Rociar canela con alcohol en la puerta de la casa se convirtió en un truco casero cada vez más recomendado para ahuyentar mosquitos. La mezcla actúa como una barrera aromática que dificulta que estos insectos detecten a las personas.
El repelente se prepara con canela y alcohol etílico, dos ingredientes accesibles y económicos. No requiere insecticidas ni productos industriales, por lo que se volvió una alternativa popular para quienes buscan opciones naturales.
¿Por qué funciona la canela con alcohol como repelente?
La canela contiene cinamaldehído, un compuesto aromático que interfiere con los receptores que usan los mosquitos para ubicar el calor corporal y el dióxido de carbono. Esto reduce su capacidad de localizar a las personas.

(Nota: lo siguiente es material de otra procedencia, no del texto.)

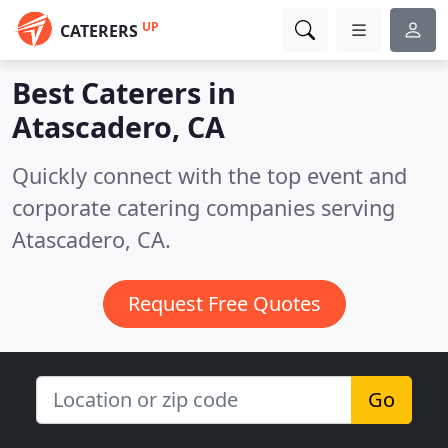
UP
CATERERS
Best Caterers in
Atascadero, CA
Quickly connect with the top event and
corporate catering companies serving
Atascadero, CA.
Request Free Quotes
Go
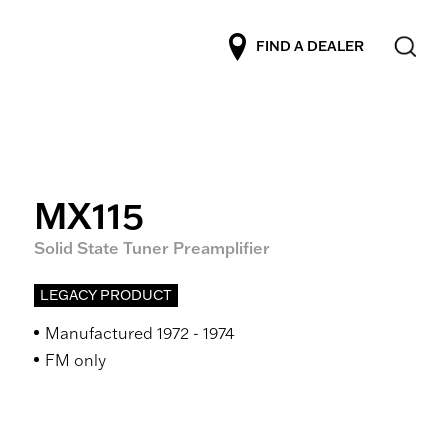
FIND A DEALER
MX115
Solid State Tuner Preamplifier
LEGACY PRODUCT
Manufactured 1972 - 1974
FM only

El alcohol cumple una doble función: extrae los aceites esenciales de la canela y ayuda a dispersar el aroma en el ambiente al evaporarse. Juntos generan una infusión concentrada y volátil, más efectiva que la canela sola.

¿Cómo se prepara y dónde se debe aplicar?
La preparación es simple: se combina canela en rama o molida con alcohol de 70% o más, y se deja reposar entre 24 y 48 horas antes de usarla. El líquido resultante se aplica con atomizador.
Los mejores resultados se logran al rociar la mezcla en:
- Puertas y marcos de acceso
- Ventanas
- Cortinas
- Terrazas o patios techados
Se recomienda aplicarla al atardecer, cuando los mosquitos están más activos y evitar el contacto directo con la piel, ya que el alcohol puede resecarla o irritarla.